Carnegie Mellon University (CMU) has been researching why phishing attacks work and learned that a little bit of education regarding online fraud goes a long way. Early findings of the research, presented in October at the Anti-Phishing Working Group’s eCrime Researchers Summit in Pittsburgh, showed that phishers are often successful because e-mail users ignore information that could help them recognize fraud.

Researchers at the university even developed an online game designed to teach Internet users about the dangers of phishing. Featuring a cartoon fish named Phil, the game, called Anti-Phishing Phil, has been tested in CMU’s Privacy and Security Laboratory. Officials with the lab say users who spent 15 minutes playing the interactive, online game were better able to discern fraudulent Web sites than those who simply read tutorials about the threat.
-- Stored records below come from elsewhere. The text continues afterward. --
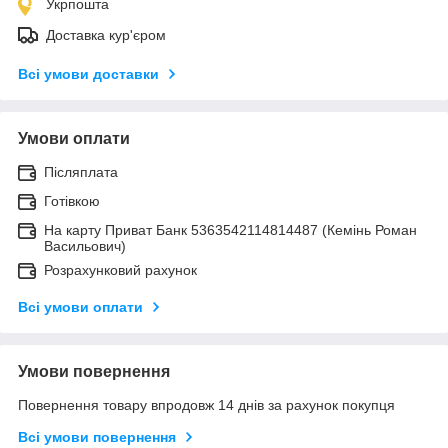
Укрпошта
Доставка кур'єром
Всі умови доставки
Умови оплати
Післяплата
Готівкою
На карту Приват Банк 5363542114814487 (Кемінь Роман
Васильович)
Розрахунковий рахунок
Всі умови оплати
Умови повернення
Повернення товару впродовж 14 днів за рахунок покупця
Всі умови повернення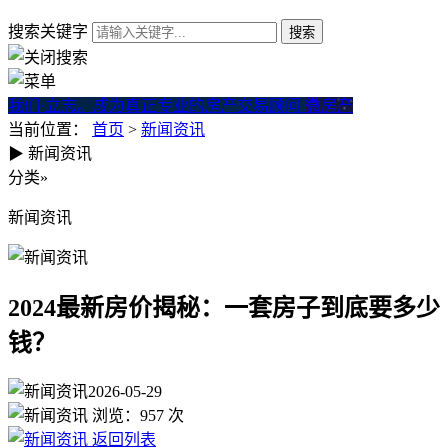
搜索关键字
我们·立志。成为真正专业的房产交易顾问
微房产
当前位置：
首页
>
新闻资讯
▶
新闻资讯
2024最新房价揭秘：一套房子
分类
»
新闻资讯
2024最新房价揭秘：一套房子到底要多少
钱？
2026-05-29
浏览：
957
次
返回列表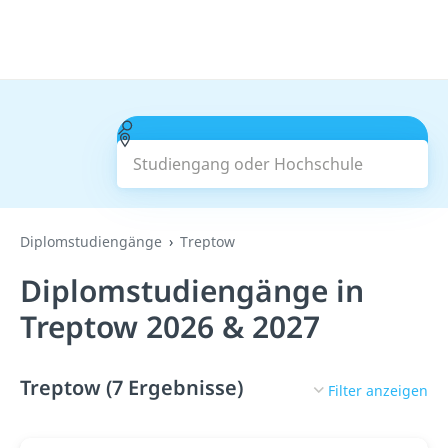
Studiengang oder Hochschule
Suchen
Diplomstudiengänge
Treptow
Diplomstudiengänge in
Treptow 2026 & 2027
Treptow (7 Ergebnisse)
Filter anzeigen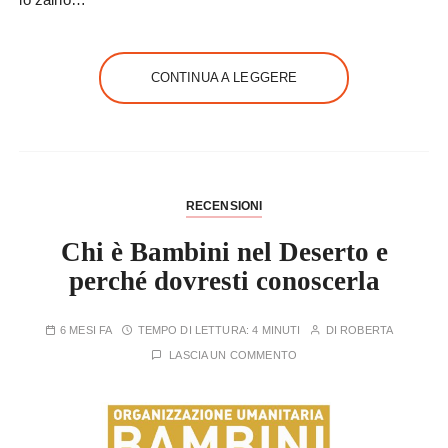
CONTINUA A LEGGERE
RECENSIONI
Chi è Bambini nel Deserto e
perché dovresti conoscerla
6 MESI FA
TEMPO DI LETTURA:
4 MINUTI
DI
ROBERTA
LASCIA UN COMMENTO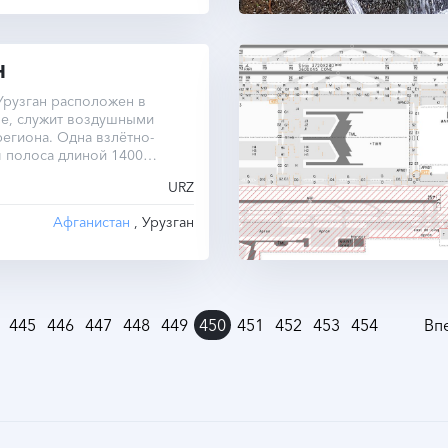
Н
Урузган расположен в
не, служит воздушными
егиона. Одна взлётно-
 полоса длиной 1400
ысотой 2050 метров над
URZ
оря. Операционная зона
 часовой пояс UTC -4.5
Афганистан
, Урузган
д.
445
446
447
448
449
450
451
452
453
454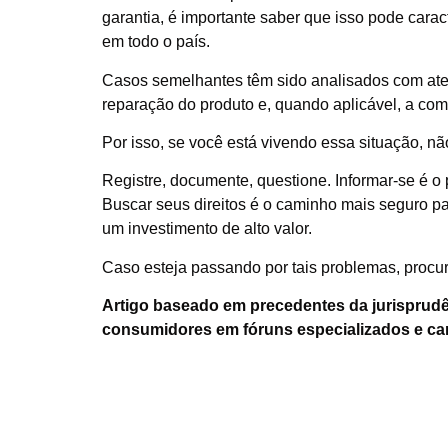
garantia, é importante saber que isso pode carac
em todo o país.
Casos semelhantes têm sido analisados com aten
reparação do produto e, quando aplicável, a com
Por isso, se você está vivendo essa situação, nã
Registre, documente, questione. Informar-se é o 
Buscar seus direitos é o caminho mais seguro p
um investimento de alto valor.
Caso esteja passando por tais problemas, procur
Artigo baseado em precedentes da jurisprudê
consumidores em fóruns especializados e can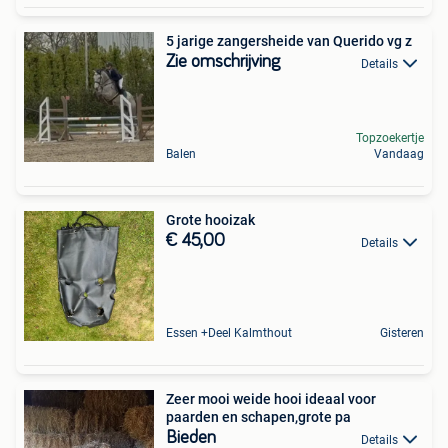
5 jarige zangersheide van Querido vg z
Zie omschrijving
Details
Topzoekertje
Balen
Vandaag
Grote hooizak
€ 45,00
Details
Essen +Deel Kalmthout
Gisteren
Zeer mooi weide hooi ideaal voor
paarden en schapen,grote pa
Bieden
Details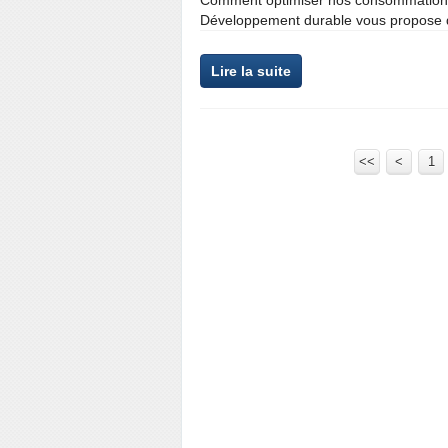
Comment optimiser nos consommations et
Développement durable vous propose de
Lire la suite
<<
<
1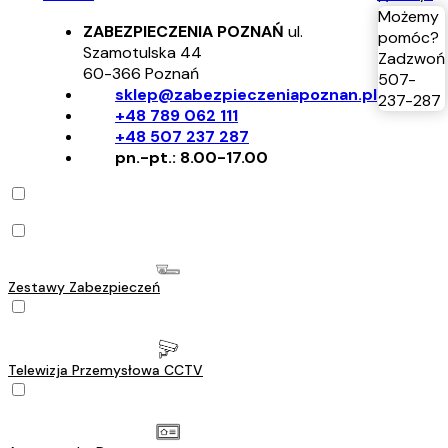
Możemy
ZABEZPIECZENIA POZNAŃ
ul.
pomóc?
Szamotulska 44
Zadzwoń
60-366
Poznań
507-
sklep@zabezpieczeniapoznan.pl
237-287
+48 789 062 111
+48 507 237 287
pn.-pt.: 8.00-17.00
Zestawy Zabezpieczeń
Telewizja Przemysłowa CCTV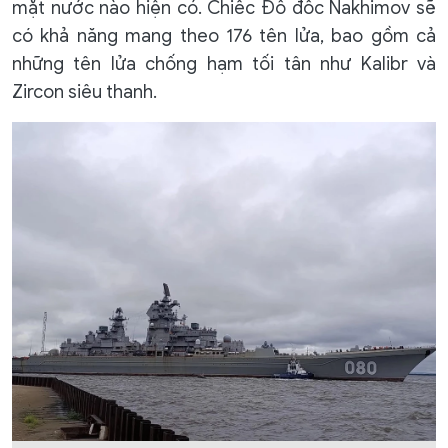
mặt nước nào hiện có. Chiếc Đô đốc Nakhimov sẽ
có khả năng mang theo 176 tên lửa, bao gồm cả
những tên lửa chống hạm tối tân như Kalibr và
Zircon siêu thanh.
Blacklisting is the practice of publicizing known IP addresses that send spam so message-transfer agents won’t accept connection requests from these senders; it’s also used with Web sites that download malicious code so that inbound messages with URLs to these sites are blocked.

Blacklisting has been around as long as Internet exploits, but because of the practice’s inherently reactive nature (one must know that an IP address or Web site is “bad” before it can be blocked) researchers continue to try and perfect it.

From Dartmouth comes “Blacklistable Anonymous Credentials: Blocking Misbehaving Users without TTPs,” or trusted third parties. Published at the end of September, this paper suggests the use of an anonymous credential system that can be used to blacklist misbehaving users without requiring the involvement of a TTP. Because blacklisted users would remain anonymous “misbehaviours can be judged subjectively without users fearing arbitrary de-anonymization by a TTP,” the paper states.